A common species of moss (Ceratodon purpureus) that lives in weedy and forested habitats has been found to use an unusual strategy to reproduce: it produces a chemical scent to recruit tiny arthropods like mites and springtails to transport sperm from male to female mosses. The process, somewhat like flowers being pollinated by bees, seems to work best in moist and rainy environments.

“Most mosses have plants of separate sexes, and it was assumed that the sperm would swim from male to female,” explained Sarah Eppley, a researcher at Portland State University in Oregon and the lead author on a study published last summer in the journal Nature. “But because the plants can be meters away, we were pretty sure that they couldn’t swim the whole way. Rainwater can probably wash it from one plant to another, but there must be some other mechanism because the sperm don’t have the ability to swim very far.”
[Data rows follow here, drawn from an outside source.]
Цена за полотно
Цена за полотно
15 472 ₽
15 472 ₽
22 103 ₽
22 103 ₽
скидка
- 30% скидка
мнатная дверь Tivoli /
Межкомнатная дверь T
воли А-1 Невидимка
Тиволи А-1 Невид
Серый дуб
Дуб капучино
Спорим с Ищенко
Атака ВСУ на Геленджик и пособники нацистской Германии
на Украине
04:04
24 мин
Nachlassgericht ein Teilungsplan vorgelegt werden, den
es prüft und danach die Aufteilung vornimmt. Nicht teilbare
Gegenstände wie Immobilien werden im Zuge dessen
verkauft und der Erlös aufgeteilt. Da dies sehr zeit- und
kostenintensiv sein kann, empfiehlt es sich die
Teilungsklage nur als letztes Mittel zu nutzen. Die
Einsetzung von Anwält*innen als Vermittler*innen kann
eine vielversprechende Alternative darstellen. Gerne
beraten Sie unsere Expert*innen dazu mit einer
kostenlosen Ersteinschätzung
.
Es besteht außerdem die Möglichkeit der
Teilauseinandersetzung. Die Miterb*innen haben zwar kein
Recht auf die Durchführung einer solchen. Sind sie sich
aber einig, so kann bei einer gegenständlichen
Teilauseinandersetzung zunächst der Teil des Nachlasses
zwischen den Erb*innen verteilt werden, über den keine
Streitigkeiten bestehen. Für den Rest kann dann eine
In an initial laboratory study, Eppley found that sexual reproduction could occur by adding only rainwater to the moss or by adding only springtails, but fertilization occurred at twice the rate when both were added to the moss. “There appeared to be a synergistic effect,” Eppley said. “Rainwater plus arthropods gives twice as much sexual reproduction.”
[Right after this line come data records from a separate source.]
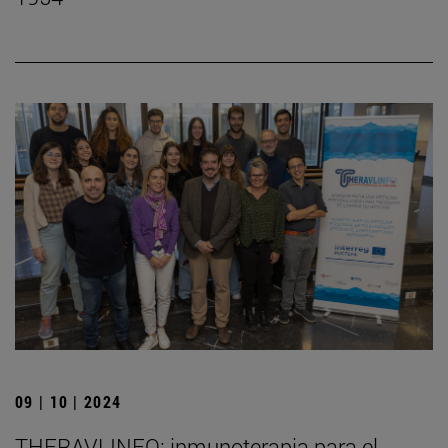
09 | 10 | 2024
THERAVLINFO: inmunoterapia para el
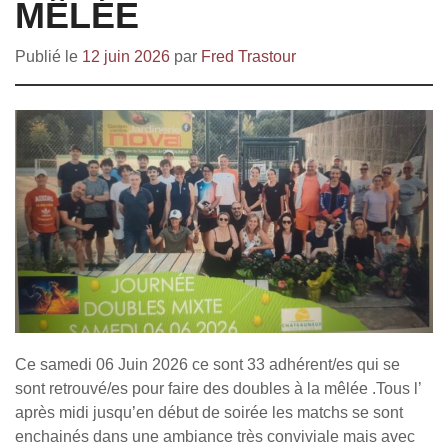
MÊLÉE
Publié le
12 juin 2026
par
Fred Trastour
Ce samedi 06 Juin 2026 ce sont 33 adhérent/es qui se
sont retrouvé/es pour faire des doubles à la mêlée .Tous l’
après midi jusqu’en début de soirée les matchs se sont
enchainés dans une ambiance très conviviale mais avec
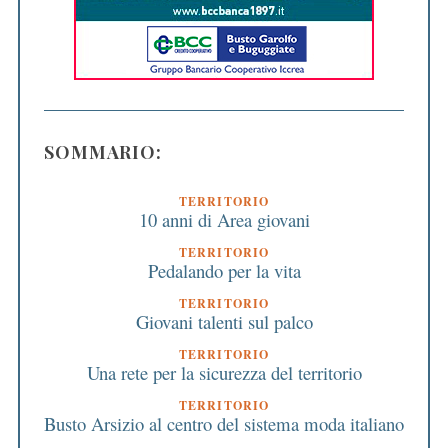
SOMMARIO:
TERRITORIO
10 anni di Area giovani
TERRITORIO
Pedalando per la vita
TERRITORIO
Giovani talenti sul palco
TERRITORIO
Una rete per la sicurezza del territorio
TERRITORIO
Busto Arsizio al centro del sistema moda italiano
The springtails, sometimes called snow fleas, live on the forest floor and consume rotting tree litter and fungi. Eppley said that in the Pacific Northwest, where her study was conducted, there are about 300,000 springtails per square meter of forest.
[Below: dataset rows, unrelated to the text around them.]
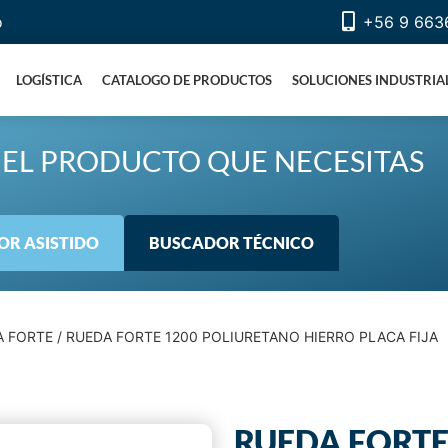
o
+56 9 663
LOGÍSTICA
CATALOGO DE PRODUCTOS
SOLUCIONES INDUSTRIA
EL PRODUCTO QUE NECESITAS
R ASISTIDO
BUSCADOR TÉCNICO
A FORTE
/ RUEDA FORTE 1200 POLIURETANO HIERRO PLACA FIJA
RUEDA FORTE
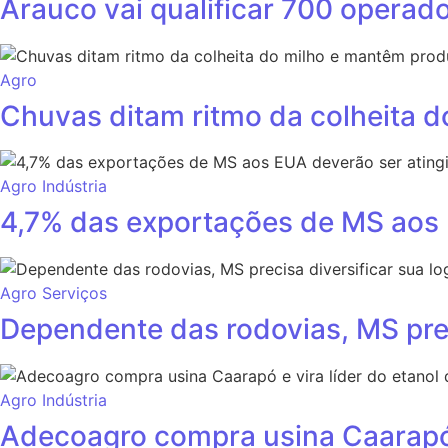
Arauco vai qualificar 700 operad
Agro
Chuvas ditam ritmo da colheita 
Agro
Indústria
4,7% das exportações de MS aos E
Agro
Serviços
Dependente das rodovias, MS prec
Agro
Indústria
Adecoagro compra usina Caarapó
Using a highly sensitive olfactory meter, Eppley then found that the cue that was attracting the arthropods to the mosses was a chemical scent produced almost exclusively by female mosses. By placing male and female mosses in separate chambers in which the arthropods could smell but not see or touch them, the springtails were primarily attracted to the chambers holding female mosses.

“There is something about the females’ scent that the springtails really like,” Eppley said. “We believe that the sperm get released by the male and move all around the moss by swimming in the water film.”

But how does that sperm make its way to female mosses?

“Our idea is that the arthropods dip their legs in the sperm and carry it with them, and the scent [of female mosses] draws them to those female reproductive structures.”

What the springtails get from this relationship is uncertain. Perhaps there are sugars produced by the moss reproductive structures that it can feed upon. Or maybe the moss scent also recruits fungus that the springtails eat.

Eppley and her research team plan to continue this research to learn at what stage of development the mosses produce the scent and to examine other moss species to see how broadly this strategy is employed.